Ketengikan hidrolitik dapat dicegah dengan cara inaktivasi enzim lipase
(misalnya dengan pemanasan) dan mengurangi kadar air bahan (misalnya dengan
cara pengeringan) serta mencegah masuknya kembali uap air ke dalam bahan
pangan yang telah kering (misalnya dengan pengemasan yang tertutup
rapat). Ketengikan oksidatifdapat dicegah dengan mengurangi kontak antar bahan
dengan oksigen (misalnya dengan pengemasan hampa udara) serat
menghindarkan bahan dari tekanan sinar matahari atau sumber sinar ultra violet
lainnya (misalnya selama dipajang di etalase). Polimerisasilemak/minyak selama
pemanasan pada suhu tinggi (proses penggorengan) dapat dicegah dengan
mengatur suhu dan lama penggorengan serta jumlah dan interval penambahan
minyak yang baru. Penggorengan minyak yang telah rusak (tengik) untuk
menggoreng, ternyata dapat menurunkan nilai gizi protein.
Minyak/lemak adalah juga pelarut bagi vitamin-vitamin larut lemak
(A,D,E, dan K), termasuk pro vitamin A (karoten). Oksidasi oleh oksigen maupun
akibat pemanasan (misalnya penggorengan) akan merusak vitamin A, vitamin E,
dan karoten. Umumnya margarin diperkaya (disuplementasi) dengan vitamin A
atau beta-karoten untuk meningkatkan nilai gizinya. Akan tetapi penanganan
margarin yang tidak benar (misalnya adanya kontak dengan oksigen, terkena sinar
matahari) akan merusak vitamin A dan beta-karoten tersebut.
6. Vitamin Dan Mineral; Dalam pengolahan pangan, kerusakan vitamin
dapat terjadi akibat pengaruh pH, oksigen, pemanasan atau karena terkena cahaya.
Proses pasteurisasi HTST (high temperature short time) terhadap susu lebih dapat
mempertahankan kandungan thiamin, vitamin C dan vitamin B12 dibandingkan
dengan proses pasteurisasi konvensional (holding method).
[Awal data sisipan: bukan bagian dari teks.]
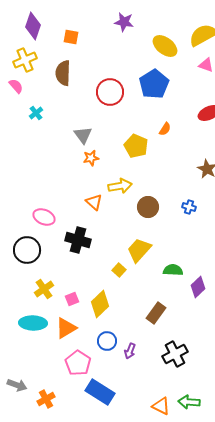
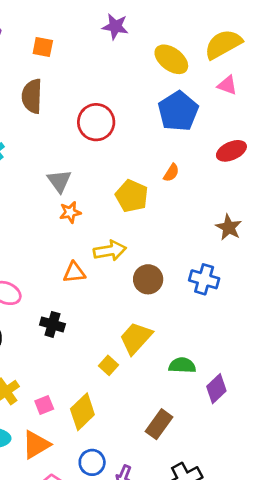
blue pentagon: (154, 84) -> (178, 111), moved
orange triangle: (94, 202) -> (74, 272), turned -48
blue cross: (189, 207) -> (204, 279), size x1.5
black cross: (78, 240) -> (52, 324), size x0.7

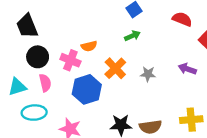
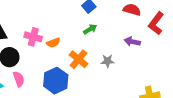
pink cross: (70, 60) -> (33, 37), moved
purple arrow: (187, 69) -> (132, 42), moved

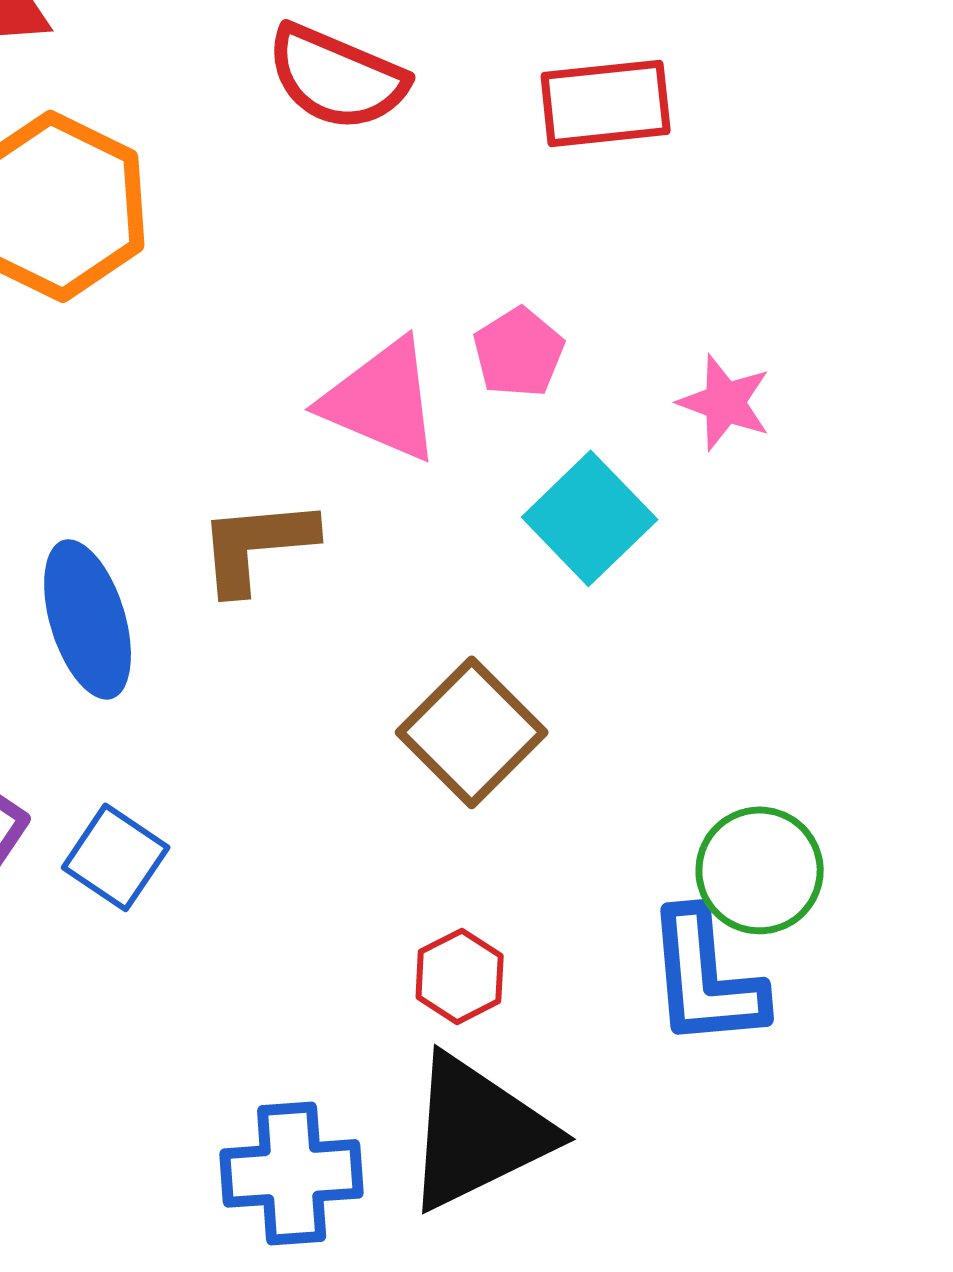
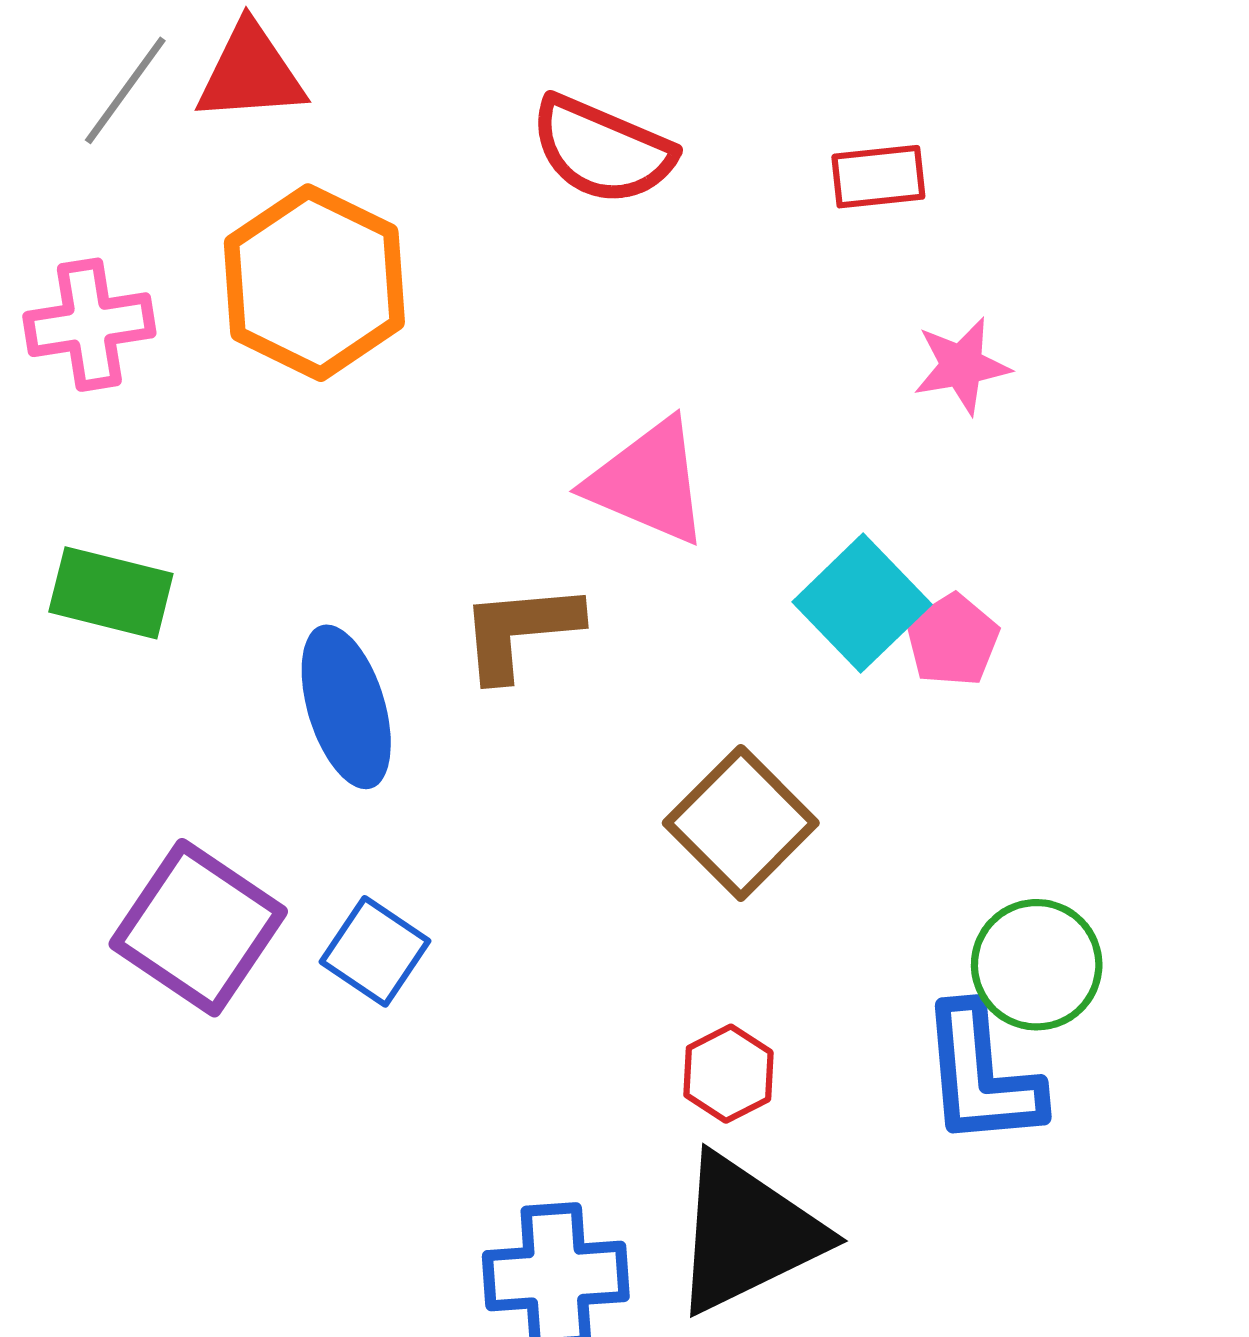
red rectangle: (606, 103) -> (878, 177), size x0.7
pink pentagon: (519, 352) -> (952, 640), moved
pink star: (725, 402) -> (962, 366), moved, turned -30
Demikian juga proses
sterilisasi UHT (ultra high temperature) lebih dapat mempertahankan kadar
vitamin dalam susu dibandingkan dengan proses sterilisasi susu dalam botol. Hal
ini penting diperhatikan dalam mempersiapkan produk olahan susu bagi bayi atau
anak kecil.
Dalam proses pengalengan makanan ternyata bahwa jumlah vitamin yang
hilang selama keseluruhan proses cukup tinggi, yaitu berkisar antara 0-
91%. Dalam hal ini, proses sterilisasi HTST (high temperature short time) lebih
dapat mempertahankan vitamin dibandingkan dengan metode LTLT (low
temperatura long time). Disamping itu, médium asam (pH rendah) lebih dapat
mempertahankan vitamin dibandingkan dengan médium alkalis.
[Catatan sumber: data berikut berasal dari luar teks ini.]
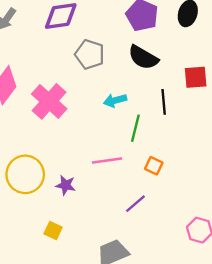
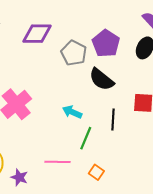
gray pentagon: (90, 54) -> (74, 53), moved
cyan arrow: (115, 100) -> (72, 112), turned 30

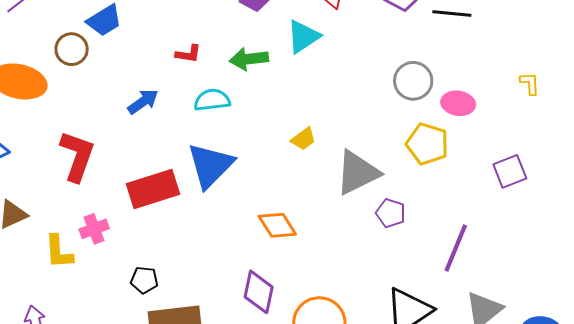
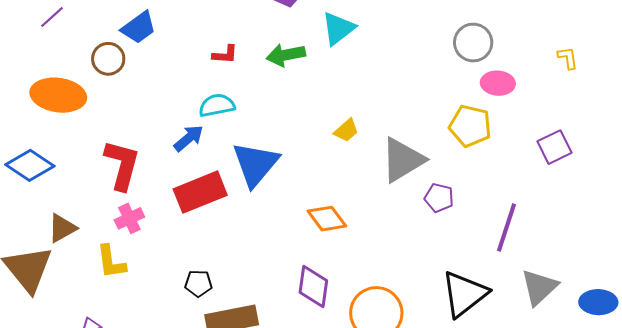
gray circle: (413, 81) -> (473, 43), moved
cyan semicircle: (212, 100) -> (217, 105), moved
blue arrow: (143, 102) -> (189, 138), moved
pink cross: (94, 229) -> (129, 218), moved

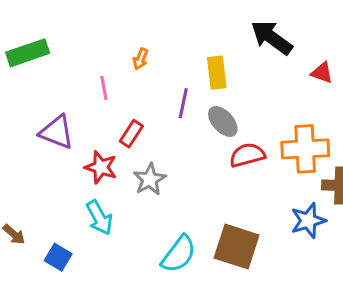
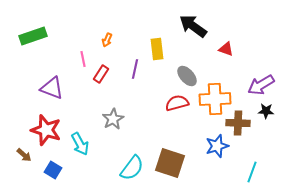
gray ellipse: (223, 121) -> (187, 76), moved
red rectangle: (131, 134) -> (101, 74), moved
red star: (101, 167) -> (46, 130), moved, size x1.4

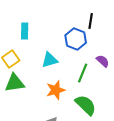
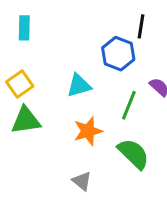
cyan rectangle: (25, 31) -> (24, 28), moved

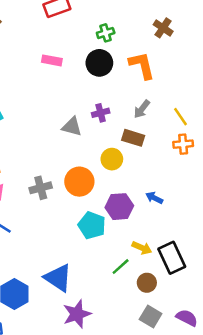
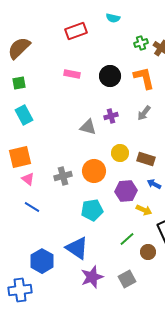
green cross: (106, 33) -> (141, 43), moved
brown rectangle: (133, 138) -> (146, 159), moved
cyan pentagon: (92, 225) -> (92, 210), moved, turned -30
yellow arrow: (142, 248) -> (144, 210), moved
gray square: (151, 316) -> (127, 279), moved, turned 30

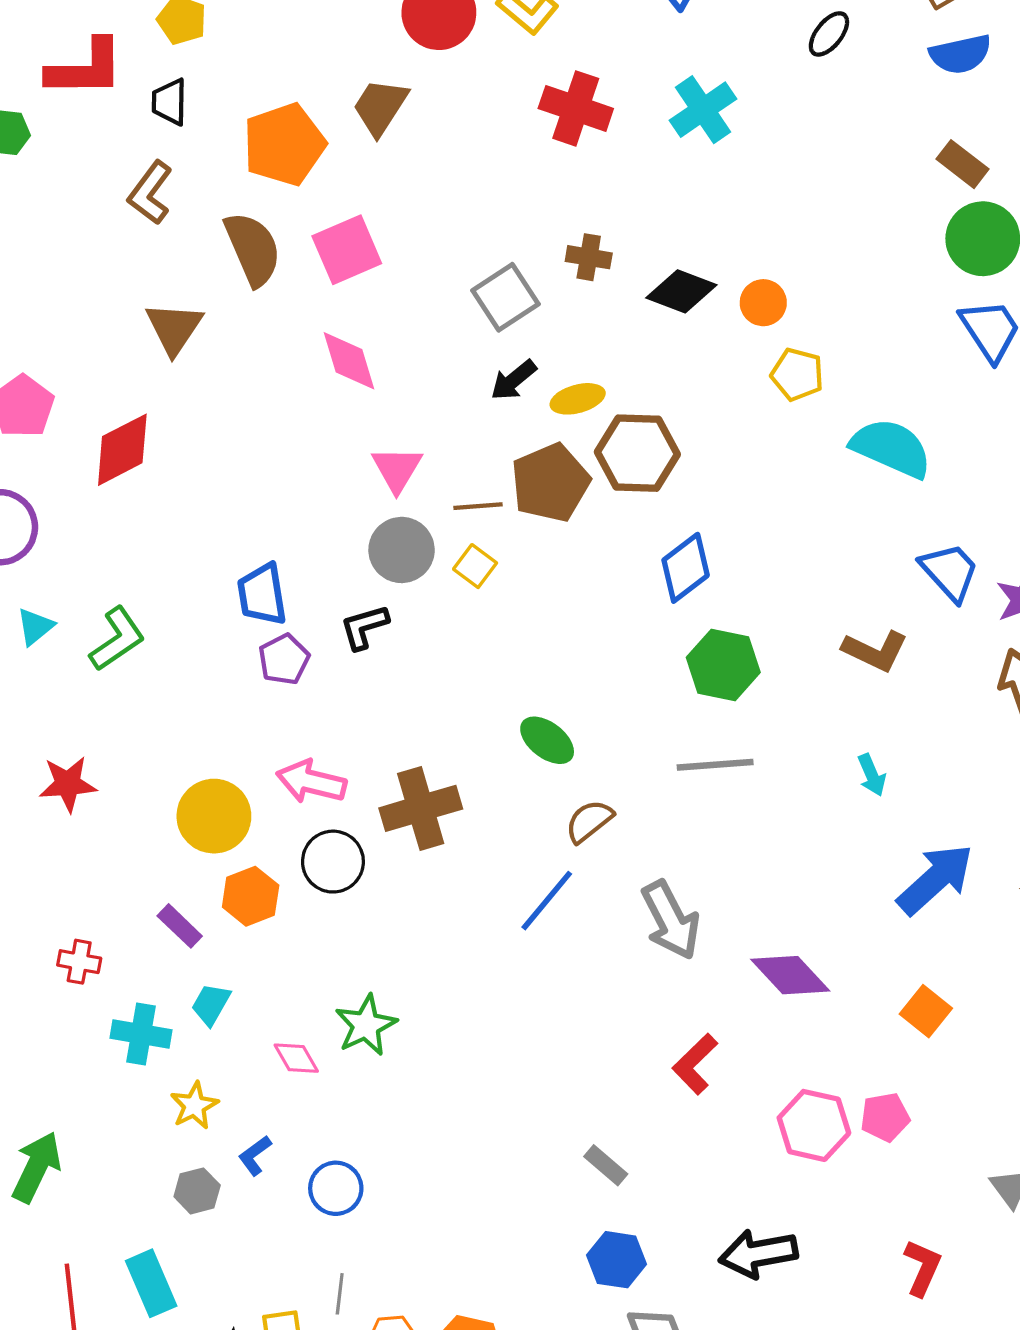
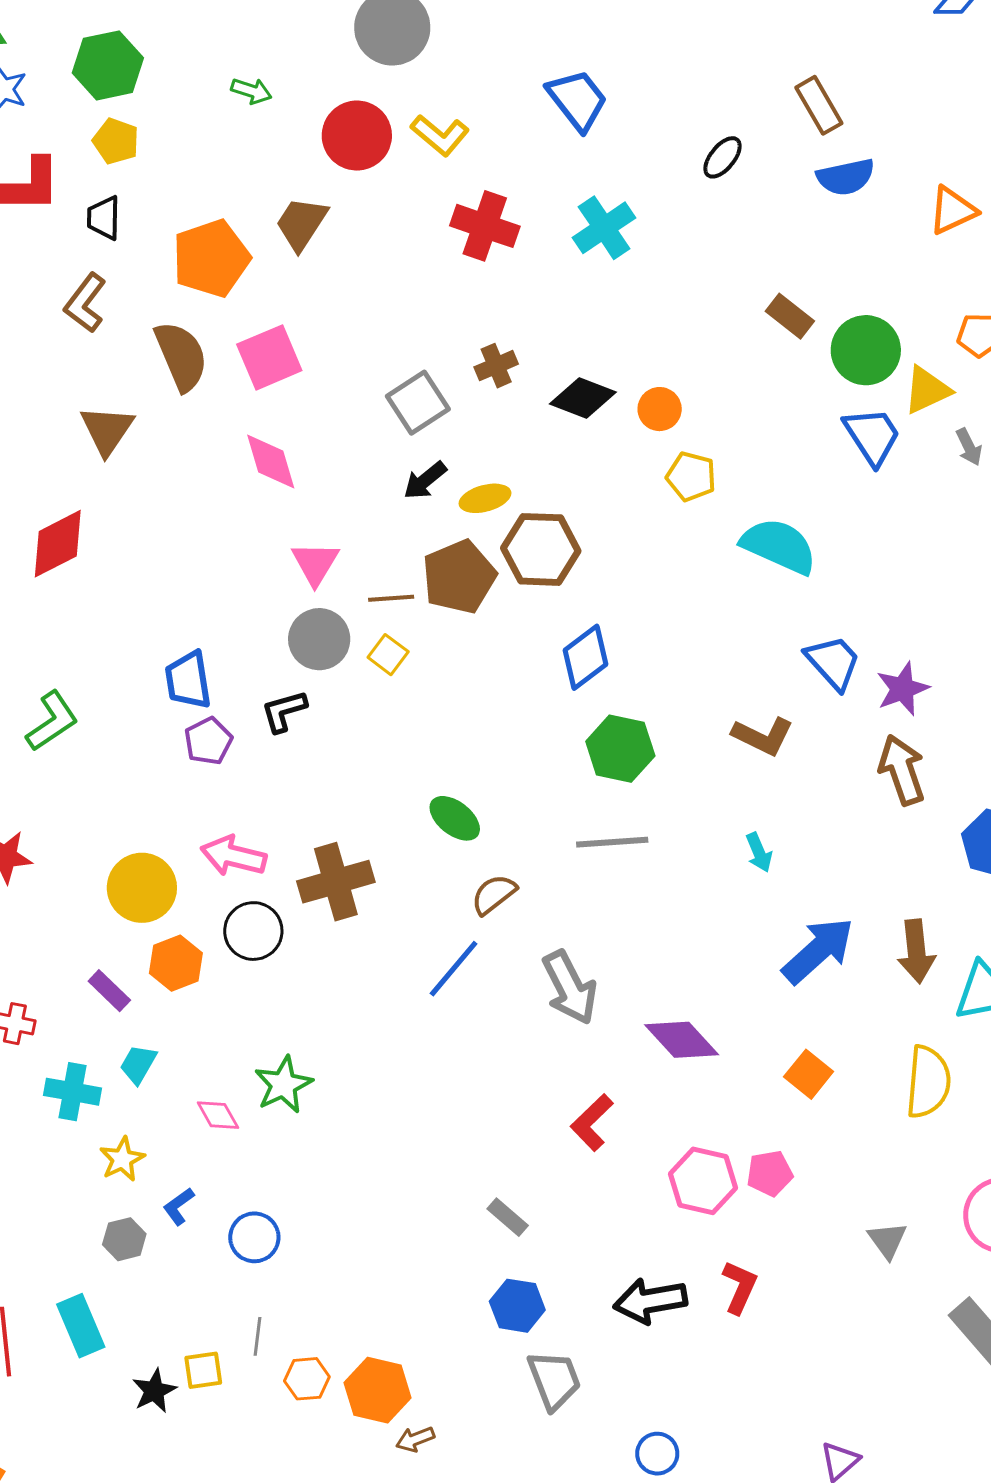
brown rectangle: (962, 164) -> (790, 316), moved
brown cross: (589, 257) -> (496, 366), turned -33
red L-shape: (923, 1268) -> (740, 1287), moved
Mineral umumnya tidak mengalami kerusakan selama pengolahan pangan,
yang mungkin terjadi adalah pengurangan kadarnya atau penurunan
ketersediaannya. Penurunan kadar mineral biasanya terjadi akibat pelarutan
(leaching), misalnya pada proses blanching sayuran atau buah-buahan sebelum
dikalengkan, dibekukan atau dikeringkan. Hal ini sedikit dapat dicegah dengan
cara melakukan blanching menggunakan uap air. Selain itu, pelarutan mineral
dapat juga terjadi selama proses perebusan.
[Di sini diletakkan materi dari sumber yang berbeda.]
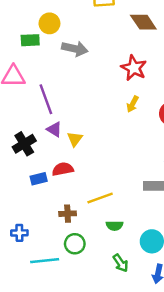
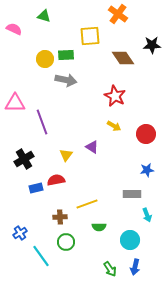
green rectangle: (30, 40) -> (66, 55), moved
yellow arrow: (133, 104) -> (114, 126), turned -88
purple triangle: (54, 129) -> (92, 147), moved
blue cross: (19, 233) -> (20, 233), turned -32
cyan line: (45, 261) -> (41, 256), turned 60
green arrow: (121, 263) -> (110, 269), moved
Penurunan ketersediaan mineral dapat terjadi karena terbentuknya ikatan
antara mineral dengan senyawa lain, misalnya protein, tannin, asam fitat, asam
oksalat dan lain-lain. Proses kedelai ditemukan dapat mengikat mineral (zat besi),
sehingga dapat menurunkan ketersediaannya. Tannin dan asam oksalat banyak
terdapat dalam bahan pangan nabati. Tannin merupakan senyawa yang stabil
selama pengolahan, tetapi bersifat larut dalam air, sehingga kadarnya sedikit dapat
dikurangi dengan proses pencucian. Asam oksalat hanya dapat dilarutkan dalam
larutan asam, sehingga menurunkan kadarnya hanya dapat dilakukan dengan cara
perendaman atau pencucian bahan pangan dalam larutan asam.
Proses fermentasi, misalnya pada pembuatan roti atau tempe dapat
menurunkan kadar asam fitat, karena mikroba yang berperan dalam proses
fermentasi tersebut dapat menghasilkan enzim fitase.